Q2 2025 earnings summary
23 Nov, 2025Executive summary
Net profit rose 8% year-over-year to KShs.32.3B, driven by strong net interest income, cost discipline, and customer-focused initiatives.
Sale of National Bank of Kenya (NBK) to Access Bank completed, with proceeds supporting capital allocation and a special dividend.
Digital transformation advanced, with 99% of transactions via digital channels and launch of a new unified mobile app.
Subsidiaries outside Kenya contributed over 32% of group profit and showed robust asset growth, especially in Rwanda, Uganda, and Burundi.
Strategic focus remains on customer-centricity, digital leadership, sustainability, and financial inclusion.
Financial highlights
Total assets reached KShs.1.97T, a 7% like-for-like growth year-over-year, stable after NBK sale.
Net loans grew 12% like-for-like (2.8% including NBK impact) to KShs.1.18T, with strong growth in energy, industrials, and infrastructure.
Customer deposits at KShs.1.48T, with a 6% like-for-like increase and stable mobilization.

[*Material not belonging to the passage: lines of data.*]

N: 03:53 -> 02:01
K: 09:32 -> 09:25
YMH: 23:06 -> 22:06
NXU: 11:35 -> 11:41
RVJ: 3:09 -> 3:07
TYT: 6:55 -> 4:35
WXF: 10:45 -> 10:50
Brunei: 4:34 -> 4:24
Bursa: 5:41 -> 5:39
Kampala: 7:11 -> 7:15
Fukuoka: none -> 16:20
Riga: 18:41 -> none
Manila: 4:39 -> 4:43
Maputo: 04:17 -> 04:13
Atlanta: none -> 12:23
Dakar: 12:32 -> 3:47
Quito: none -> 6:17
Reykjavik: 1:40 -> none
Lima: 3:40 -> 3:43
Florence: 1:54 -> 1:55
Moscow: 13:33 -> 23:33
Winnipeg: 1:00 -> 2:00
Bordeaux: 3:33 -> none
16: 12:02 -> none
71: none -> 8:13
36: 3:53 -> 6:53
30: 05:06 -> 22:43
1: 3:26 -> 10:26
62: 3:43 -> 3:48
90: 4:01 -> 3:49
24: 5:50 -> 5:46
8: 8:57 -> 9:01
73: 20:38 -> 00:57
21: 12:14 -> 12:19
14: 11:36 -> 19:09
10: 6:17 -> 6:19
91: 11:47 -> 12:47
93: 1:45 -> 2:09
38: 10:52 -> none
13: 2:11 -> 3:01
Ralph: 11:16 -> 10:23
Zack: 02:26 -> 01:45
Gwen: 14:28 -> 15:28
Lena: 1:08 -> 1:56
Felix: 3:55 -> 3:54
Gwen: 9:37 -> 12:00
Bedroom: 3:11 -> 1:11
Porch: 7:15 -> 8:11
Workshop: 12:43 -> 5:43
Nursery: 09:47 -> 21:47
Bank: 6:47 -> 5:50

Net earnings rose 8% to KShs.32.3B; total income up 4% to KShs.98.7B; net interest income up 13%.
Cost-to-income ratio improved to 46%, with costs up 2.5% year-over-year.
NPL ratio dropped 60 bps to 18.7%, with NPL stock declining to KShs.221B.
Interim and special dividend of KShs.4 per share, totaling nearly KShs.13B, the largest interim payout in group history.
Outlook and guidance
H2 2025 targets are ambitious, with management urging double efforts to meet stretched goals.
FY 2025 guidance: ROE 22–24%, cost/income ratio 43–45%, NPL ratio 14–16%.
Focus on expanding trade, digital banking, regional integration, and sustainable shareholder returns.
Strategies in place to improve deposit mobilization and further reduce NPLs.
Projected business trajectory supports historic dividend proposals.